Exercise:
Repeat the entries exactly, and do not carry the pictures over.

== Segment start ==

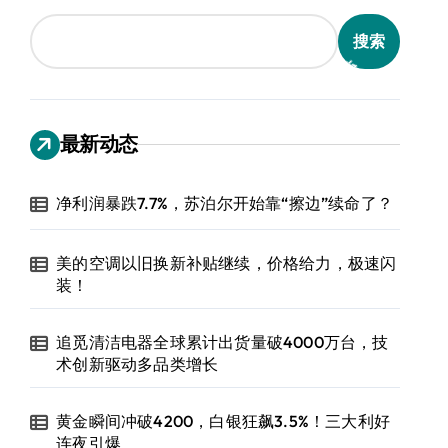
搜索
最新动态
净利润暴跌7.7%，苏泊尔开始靠“擦边”续命了？
美的空调以旧换新补贴继续，价格给力，极速闪
装！
追觅清洁电器全球累计出货量破4000万台，技
术创新驱动多品类增长
黄金瞬间冲破4200，白银狂飙3.5%！三大利好
连夜引爆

== Segment end ==

Response area:
搜索
最新动态
净利润暴跌7.7%，苏泊尔开始靠“擦边”续命了？
美的空调以旧换新补贴继续，价格给力，极速闪
装！
追觅清洁电器全球累计出货量破4000万台，技
术创新驱动多品类增长
黄金瞬间冲破4200，白银狂飙3.5%！三大利好
连夜引爆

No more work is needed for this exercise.